++++ Data in this exercise ++++

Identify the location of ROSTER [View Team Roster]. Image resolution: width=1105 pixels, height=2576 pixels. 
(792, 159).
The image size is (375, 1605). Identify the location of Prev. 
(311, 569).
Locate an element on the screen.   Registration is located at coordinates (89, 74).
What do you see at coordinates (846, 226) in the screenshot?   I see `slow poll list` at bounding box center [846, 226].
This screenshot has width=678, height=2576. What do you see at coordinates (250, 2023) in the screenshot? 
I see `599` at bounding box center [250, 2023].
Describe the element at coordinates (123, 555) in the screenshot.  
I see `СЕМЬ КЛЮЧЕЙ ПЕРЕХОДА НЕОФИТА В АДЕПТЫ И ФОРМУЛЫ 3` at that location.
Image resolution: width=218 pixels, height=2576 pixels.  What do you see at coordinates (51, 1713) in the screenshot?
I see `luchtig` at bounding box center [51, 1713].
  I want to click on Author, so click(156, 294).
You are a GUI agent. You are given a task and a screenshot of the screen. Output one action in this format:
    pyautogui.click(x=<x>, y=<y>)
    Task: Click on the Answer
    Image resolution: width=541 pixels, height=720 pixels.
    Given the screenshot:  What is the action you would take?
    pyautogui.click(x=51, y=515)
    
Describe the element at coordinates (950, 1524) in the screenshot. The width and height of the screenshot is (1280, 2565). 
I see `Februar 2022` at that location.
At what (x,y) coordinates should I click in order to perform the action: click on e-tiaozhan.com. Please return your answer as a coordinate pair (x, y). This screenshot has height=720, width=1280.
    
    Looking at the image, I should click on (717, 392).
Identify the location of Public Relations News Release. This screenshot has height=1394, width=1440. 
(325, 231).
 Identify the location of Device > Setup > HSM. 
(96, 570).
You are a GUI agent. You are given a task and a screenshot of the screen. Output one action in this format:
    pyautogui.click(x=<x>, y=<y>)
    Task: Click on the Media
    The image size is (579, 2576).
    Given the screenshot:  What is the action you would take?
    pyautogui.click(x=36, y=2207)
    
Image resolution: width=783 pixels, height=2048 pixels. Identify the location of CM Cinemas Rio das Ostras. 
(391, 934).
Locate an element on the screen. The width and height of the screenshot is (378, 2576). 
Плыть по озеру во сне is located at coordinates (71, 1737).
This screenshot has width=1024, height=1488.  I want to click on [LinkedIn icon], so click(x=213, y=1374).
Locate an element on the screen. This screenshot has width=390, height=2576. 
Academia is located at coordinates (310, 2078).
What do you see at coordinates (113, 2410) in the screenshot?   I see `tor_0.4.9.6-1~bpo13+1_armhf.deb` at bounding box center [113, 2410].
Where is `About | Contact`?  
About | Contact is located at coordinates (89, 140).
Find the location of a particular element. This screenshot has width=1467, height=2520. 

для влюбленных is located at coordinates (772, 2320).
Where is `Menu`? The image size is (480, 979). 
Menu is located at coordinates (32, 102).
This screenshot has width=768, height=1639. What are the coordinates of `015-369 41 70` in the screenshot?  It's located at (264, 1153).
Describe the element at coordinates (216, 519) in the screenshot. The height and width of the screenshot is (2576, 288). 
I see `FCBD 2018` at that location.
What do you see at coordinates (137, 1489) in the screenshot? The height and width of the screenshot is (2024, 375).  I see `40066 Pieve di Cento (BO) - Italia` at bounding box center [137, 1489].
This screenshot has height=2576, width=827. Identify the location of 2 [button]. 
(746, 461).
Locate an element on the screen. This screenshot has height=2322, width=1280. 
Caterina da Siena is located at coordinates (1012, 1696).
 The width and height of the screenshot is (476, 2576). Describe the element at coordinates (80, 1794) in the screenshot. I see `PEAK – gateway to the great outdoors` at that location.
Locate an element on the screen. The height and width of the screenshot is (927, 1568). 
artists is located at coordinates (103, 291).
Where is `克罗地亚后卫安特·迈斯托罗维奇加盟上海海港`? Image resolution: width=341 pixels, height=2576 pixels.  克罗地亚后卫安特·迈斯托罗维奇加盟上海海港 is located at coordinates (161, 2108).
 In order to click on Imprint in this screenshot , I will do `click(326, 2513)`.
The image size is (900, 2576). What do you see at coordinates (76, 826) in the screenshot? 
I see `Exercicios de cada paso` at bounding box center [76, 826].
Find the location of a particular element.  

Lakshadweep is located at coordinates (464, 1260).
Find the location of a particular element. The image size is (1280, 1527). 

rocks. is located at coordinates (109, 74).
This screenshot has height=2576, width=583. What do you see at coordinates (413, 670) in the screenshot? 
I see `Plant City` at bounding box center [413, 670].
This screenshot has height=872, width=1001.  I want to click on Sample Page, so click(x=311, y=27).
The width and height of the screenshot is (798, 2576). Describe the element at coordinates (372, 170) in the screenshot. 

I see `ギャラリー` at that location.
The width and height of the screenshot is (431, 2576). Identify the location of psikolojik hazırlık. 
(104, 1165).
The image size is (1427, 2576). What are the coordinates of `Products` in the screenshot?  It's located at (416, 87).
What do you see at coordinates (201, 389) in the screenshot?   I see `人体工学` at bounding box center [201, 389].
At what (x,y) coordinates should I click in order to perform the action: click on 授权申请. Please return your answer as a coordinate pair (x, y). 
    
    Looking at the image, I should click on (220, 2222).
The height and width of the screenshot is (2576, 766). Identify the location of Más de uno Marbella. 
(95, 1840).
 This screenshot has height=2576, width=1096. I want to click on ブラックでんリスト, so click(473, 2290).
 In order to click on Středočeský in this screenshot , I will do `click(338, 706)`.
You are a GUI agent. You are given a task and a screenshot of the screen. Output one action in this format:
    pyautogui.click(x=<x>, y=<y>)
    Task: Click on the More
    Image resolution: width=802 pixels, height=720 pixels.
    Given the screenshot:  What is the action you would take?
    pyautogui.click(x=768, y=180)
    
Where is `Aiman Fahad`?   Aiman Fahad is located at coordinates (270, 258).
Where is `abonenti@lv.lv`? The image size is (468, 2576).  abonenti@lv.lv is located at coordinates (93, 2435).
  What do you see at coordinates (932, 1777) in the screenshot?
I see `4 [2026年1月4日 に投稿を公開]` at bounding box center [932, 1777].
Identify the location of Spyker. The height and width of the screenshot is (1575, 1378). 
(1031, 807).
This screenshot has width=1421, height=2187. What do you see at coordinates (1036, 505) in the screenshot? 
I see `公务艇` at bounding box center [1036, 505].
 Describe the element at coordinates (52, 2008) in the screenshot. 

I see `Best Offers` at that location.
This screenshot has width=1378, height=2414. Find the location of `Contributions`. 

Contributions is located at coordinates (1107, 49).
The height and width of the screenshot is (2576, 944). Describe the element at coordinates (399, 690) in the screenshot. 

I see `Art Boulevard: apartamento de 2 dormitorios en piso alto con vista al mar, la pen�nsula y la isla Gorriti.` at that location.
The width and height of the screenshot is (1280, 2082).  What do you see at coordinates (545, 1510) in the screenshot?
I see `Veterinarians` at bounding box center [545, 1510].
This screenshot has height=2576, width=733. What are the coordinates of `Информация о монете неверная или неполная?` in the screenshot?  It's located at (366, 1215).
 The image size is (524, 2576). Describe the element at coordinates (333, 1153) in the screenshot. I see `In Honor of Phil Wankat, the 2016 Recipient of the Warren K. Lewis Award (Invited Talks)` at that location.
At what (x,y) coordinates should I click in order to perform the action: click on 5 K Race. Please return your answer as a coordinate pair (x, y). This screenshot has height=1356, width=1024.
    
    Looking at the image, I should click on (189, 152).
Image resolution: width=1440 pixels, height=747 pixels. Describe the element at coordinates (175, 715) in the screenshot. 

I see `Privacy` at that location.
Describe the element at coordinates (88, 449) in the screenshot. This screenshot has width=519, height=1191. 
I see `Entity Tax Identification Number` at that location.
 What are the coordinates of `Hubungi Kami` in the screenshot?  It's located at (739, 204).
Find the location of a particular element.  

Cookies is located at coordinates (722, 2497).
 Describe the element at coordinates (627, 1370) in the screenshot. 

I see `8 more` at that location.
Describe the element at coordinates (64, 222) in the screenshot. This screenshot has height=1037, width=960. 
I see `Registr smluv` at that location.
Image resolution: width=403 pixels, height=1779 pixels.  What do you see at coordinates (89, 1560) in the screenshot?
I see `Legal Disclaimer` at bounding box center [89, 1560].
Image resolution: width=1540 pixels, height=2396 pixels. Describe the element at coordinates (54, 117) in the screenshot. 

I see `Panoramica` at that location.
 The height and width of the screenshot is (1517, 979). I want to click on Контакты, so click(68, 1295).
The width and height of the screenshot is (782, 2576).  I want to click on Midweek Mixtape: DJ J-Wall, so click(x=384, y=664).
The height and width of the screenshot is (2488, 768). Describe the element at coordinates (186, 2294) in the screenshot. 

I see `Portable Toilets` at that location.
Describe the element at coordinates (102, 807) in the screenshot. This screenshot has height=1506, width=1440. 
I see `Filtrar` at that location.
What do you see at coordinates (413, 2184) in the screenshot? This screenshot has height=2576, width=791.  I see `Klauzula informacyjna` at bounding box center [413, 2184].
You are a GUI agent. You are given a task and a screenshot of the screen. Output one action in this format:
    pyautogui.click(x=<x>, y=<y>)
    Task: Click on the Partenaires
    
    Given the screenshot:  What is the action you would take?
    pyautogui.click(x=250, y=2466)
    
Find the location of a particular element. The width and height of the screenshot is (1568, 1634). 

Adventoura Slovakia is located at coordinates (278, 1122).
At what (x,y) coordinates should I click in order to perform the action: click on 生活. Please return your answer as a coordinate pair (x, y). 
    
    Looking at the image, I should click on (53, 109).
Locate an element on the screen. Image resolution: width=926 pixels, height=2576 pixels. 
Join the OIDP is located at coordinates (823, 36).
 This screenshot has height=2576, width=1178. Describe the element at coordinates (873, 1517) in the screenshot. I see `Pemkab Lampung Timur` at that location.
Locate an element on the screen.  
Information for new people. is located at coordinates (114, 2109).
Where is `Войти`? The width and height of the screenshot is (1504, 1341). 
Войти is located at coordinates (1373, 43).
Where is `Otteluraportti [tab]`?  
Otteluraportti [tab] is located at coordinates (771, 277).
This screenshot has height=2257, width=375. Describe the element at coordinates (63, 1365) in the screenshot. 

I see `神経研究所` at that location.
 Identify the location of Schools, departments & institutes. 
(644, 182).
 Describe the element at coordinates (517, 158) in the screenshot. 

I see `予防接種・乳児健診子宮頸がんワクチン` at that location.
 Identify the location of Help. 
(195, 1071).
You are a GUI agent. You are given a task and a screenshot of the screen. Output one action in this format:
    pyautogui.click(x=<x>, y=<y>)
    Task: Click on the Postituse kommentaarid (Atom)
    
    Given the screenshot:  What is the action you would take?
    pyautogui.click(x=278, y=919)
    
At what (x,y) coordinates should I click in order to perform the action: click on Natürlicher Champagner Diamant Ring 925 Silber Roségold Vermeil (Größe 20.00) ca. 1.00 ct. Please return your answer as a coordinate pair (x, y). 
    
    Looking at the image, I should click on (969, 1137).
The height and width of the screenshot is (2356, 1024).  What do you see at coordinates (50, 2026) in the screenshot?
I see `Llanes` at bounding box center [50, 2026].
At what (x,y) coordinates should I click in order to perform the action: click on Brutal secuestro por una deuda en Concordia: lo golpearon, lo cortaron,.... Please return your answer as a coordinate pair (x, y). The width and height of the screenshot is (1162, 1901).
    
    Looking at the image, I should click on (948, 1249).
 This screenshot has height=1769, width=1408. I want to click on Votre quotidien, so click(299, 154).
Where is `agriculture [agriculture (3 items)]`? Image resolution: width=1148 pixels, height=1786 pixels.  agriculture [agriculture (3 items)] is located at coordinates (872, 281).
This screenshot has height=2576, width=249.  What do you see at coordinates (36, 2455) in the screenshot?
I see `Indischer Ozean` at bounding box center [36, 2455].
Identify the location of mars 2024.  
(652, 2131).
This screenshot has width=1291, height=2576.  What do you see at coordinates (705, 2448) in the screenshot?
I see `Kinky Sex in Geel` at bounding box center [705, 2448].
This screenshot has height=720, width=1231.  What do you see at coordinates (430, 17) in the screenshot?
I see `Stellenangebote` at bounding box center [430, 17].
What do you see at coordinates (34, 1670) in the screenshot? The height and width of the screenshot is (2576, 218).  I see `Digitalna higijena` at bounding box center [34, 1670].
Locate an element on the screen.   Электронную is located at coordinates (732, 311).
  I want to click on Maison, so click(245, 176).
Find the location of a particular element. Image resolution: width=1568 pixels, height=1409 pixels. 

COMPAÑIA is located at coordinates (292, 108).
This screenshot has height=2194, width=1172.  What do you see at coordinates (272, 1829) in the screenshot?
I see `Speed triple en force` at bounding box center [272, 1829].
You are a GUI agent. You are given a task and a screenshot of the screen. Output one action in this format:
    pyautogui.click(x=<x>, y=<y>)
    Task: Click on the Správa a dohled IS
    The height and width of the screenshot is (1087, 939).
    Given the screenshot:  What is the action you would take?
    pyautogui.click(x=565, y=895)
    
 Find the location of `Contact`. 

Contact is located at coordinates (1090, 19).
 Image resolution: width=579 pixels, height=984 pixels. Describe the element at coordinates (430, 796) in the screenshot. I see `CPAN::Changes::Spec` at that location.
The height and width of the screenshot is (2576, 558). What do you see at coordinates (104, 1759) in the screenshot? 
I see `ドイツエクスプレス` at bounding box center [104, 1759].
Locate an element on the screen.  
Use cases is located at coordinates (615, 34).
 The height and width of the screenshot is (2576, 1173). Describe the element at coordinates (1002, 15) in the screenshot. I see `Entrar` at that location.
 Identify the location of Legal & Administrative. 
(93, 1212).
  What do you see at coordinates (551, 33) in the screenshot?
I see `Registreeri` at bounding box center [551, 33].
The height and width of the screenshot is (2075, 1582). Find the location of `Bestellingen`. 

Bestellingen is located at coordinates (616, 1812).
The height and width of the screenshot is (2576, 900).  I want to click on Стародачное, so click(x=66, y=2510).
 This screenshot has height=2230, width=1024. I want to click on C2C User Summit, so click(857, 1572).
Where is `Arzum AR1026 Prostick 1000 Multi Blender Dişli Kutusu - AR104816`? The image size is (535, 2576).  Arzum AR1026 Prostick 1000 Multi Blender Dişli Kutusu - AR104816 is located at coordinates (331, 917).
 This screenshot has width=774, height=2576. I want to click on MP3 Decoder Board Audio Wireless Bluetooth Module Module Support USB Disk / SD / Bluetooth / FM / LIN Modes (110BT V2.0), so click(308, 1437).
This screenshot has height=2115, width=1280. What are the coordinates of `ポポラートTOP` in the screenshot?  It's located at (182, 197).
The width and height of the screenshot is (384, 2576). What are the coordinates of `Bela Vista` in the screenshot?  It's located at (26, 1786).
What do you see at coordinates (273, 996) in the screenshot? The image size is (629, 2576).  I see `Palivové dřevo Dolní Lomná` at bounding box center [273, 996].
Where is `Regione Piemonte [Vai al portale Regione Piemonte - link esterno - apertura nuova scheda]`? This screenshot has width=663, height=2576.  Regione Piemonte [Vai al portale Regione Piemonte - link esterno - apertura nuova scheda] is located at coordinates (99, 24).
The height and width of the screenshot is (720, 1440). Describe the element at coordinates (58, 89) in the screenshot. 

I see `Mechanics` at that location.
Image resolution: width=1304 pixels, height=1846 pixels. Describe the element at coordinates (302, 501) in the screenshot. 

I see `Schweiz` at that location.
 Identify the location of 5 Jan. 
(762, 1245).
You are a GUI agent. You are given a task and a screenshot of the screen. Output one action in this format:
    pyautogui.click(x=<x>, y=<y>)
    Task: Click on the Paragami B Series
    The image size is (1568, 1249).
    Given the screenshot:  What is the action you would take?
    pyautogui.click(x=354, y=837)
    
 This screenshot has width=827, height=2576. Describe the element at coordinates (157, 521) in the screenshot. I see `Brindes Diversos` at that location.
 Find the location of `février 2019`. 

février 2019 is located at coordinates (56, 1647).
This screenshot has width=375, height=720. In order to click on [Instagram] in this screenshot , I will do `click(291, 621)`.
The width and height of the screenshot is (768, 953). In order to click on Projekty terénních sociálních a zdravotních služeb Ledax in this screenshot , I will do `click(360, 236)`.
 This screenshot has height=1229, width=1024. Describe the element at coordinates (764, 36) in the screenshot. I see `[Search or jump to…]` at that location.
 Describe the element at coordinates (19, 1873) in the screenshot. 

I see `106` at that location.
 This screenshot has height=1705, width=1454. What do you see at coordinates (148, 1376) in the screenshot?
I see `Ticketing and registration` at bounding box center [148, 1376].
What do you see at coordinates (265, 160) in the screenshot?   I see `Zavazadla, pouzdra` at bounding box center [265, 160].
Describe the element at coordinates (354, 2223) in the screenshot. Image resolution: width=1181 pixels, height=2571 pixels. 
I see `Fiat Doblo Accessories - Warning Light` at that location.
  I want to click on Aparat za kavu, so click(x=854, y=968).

++++

- _Your objective_:
Repeat exactly the lines above, starting with the line that contains "What do you see at coordinates (265, 160)" and ending with the last line, both included, and nothing else.

- _Solution to this exercise_:
What do you see at coordinates (265, 160) in the screenshot?   I see `Zavazadla, pouzdra` at bounding box center [265, 160].
Describe the element at coordinates (354, 2223) in the screenshot. Image resolution: width=1181 pixels, height=2571 pixels. 
I see `Fiat Doblo Accessories - Warning Light` at that location.
  I want to click on Aparat za kavu, so click(x=854, y=968).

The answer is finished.